While certain elements of Arminianism, and especially the philosophy of the leaders cited above [Charles Finney and Sam Jones] may have helped shape these tendencies in the church, Calvinists need to beware doing to the "Arminians" the same thing they rightly criticize them for doing to the "humanists" and others-- blaming a belief system one does not agree with on all of their problems. For if this were the case, and a Calvinistic outlook was the answer, they would have to show that the Calvinist world-- Calvin's Geneva, the Puritans, Calvinistic Baptists and other "fundamental" Reformed groups; was free of legalism**, hostility to people and culture, and other problems. Some may not have been quite as "separatist" as the revivalist types, while some were in fact the "worst of both worlds", holding the errors of both fundamentalist and Reformed movements. (Biblical Discernment Ministries and some Calvinistic Baptist groups are good examples). Yet all were known for their harshness at times (yet Calvinists often try to excuse this, much like the fundamentalists try to excuse the errors of their past). There are also the radical extreme groups mentioned earlier [Outside the Camp, Briders]. On the flipside, look at how many Calvinistic denominational institutions have also liberalized or watered down the Gospel. So every error and flaw that can be cound in Arminian groups can be found in Calvinistic groups, thus Calvinists are wrong to blame Arminianism, when it is human sinfulness that causes apostasy, whatever group one may side with. (Calvinism should understand this more than anyone else!)

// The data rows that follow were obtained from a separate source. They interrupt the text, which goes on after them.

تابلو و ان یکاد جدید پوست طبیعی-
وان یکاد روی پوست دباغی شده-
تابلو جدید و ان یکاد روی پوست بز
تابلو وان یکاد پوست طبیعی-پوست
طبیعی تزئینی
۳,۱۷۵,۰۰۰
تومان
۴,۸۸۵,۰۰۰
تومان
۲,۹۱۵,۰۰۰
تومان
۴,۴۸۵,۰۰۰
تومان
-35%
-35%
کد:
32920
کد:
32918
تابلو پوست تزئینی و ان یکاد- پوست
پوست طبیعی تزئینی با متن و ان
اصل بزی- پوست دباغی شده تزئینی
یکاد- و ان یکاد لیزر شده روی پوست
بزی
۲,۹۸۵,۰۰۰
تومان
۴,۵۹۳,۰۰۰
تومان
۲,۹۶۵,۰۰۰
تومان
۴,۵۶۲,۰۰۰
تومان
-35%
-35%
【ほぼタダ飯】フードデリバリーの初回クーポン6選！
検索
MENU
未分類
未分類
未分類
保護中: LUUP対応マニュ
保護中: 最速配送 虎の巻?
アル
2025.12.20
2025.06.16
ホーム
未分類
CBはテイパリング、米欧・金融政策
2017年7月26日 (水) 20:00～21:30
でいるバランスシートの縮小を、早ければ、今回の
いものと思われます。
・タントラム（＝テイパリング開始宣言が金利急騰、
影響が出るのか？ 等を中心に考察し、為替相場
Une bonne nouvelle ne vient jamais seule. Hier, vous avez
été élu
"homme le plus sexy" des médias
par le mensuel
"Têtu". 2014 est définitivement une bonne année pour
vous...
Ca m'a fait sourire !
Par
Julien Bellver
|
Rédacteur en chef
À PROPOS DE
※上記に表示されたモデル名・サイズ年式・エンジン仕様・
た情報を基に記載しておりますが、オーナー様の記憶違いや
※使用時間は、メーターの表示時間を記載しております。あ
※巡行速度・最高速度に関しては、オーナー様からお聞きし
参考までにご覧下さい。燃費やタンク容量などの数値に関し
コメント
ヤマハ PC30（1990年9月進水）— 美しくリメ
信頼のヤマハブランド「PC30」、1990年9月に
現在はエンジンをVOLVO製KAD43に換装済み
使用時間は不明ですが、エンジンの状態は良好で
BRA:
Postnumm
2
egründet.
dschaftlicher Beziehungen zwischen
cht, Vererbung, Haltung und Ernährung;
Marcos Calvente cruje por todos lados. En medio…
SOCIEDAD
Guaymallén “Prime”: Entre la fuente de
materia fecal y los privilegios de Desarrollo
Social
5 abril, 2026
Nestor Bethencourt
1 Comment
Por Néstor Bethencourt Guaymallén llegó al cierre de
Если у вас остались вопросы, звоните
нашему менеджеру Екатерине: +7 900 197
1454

*The "self esteem" reference sounds like Schuller, who is held up by people like Horton as the epitome of what's wrong with nodern evangelicalism. But isn't Schuller from a Calvinistic background (Presbyterian or Reformed Church, or something like that)
**It's precisely the Calvinist's "perseverance of the saints", which in practice has meant that you must strive to "prove your election" (to "persevere" in works, (not even faith so much)) has made many Calvinists as legalistic or more as any semi-pelagian or Arminian revivalist.
I also wonder if Calvinist "election to Hell" (Calvin taught it even though many try to deny it now), and "preaching at the non-elect only to further condemn" [rub their future Hell in their face] may have been what further exasperated people helped lead them to rebel and adopt Universalism all the more fiercly.
This blame game will solve nothing but fill us up with more pride. The very "Arminian revivalists" you criticize do the same things with these conspiracy theories, blaming "compromizers",
"rock music", "modern Bible translations", and even Calvinists sometimes for the same problems you point out in the same "modern evangelicalism", and now you're acting just like them.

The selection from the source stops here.